Task to carry out.
Only the lines from the one containing "Colombia y de" through the one containing "Ferney Perdomo, presidente" should be printed, exactly as they appear below, with both ends included.

Given entries.
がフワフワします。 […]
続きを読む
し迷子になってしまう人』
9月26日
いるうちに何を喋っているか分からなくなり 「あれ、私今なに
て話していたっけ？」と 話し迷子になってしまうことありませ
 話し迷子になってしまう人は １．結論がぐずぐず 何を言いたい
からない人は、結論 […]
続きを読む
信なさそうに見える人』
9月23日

---

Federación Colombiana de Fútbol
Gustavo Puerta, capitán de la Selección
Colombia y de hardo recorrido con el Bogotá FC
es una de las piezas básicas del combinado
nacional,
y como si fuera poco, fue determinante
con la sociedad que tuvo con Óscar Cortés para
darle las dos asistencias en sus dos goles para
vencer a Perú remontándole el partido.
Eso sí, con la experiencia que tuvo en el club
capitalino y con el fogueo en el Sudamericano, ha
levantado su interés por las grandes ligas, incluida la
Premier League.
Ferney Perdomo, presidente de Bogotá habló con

Final answer.
Colombia y de hardo recorrido con el Bogotá FC
es una de las piezas básicas del combinado
nacional,
y como si fuera poco, fue determinante
con la sociedad que tuvo con Óscar Cortés para
darle las dos asistencias en sus dos goles para
vencer a Perú remontándole el partido.
Eso sí, con la experiencia que tuvo en el club
capitalino y con el fogueo en el Sudamericano, ha
levantado su interés por las grandes ligas, incluida la
Premier League.
Ferney Perdomo, presidente de Bogotá habló con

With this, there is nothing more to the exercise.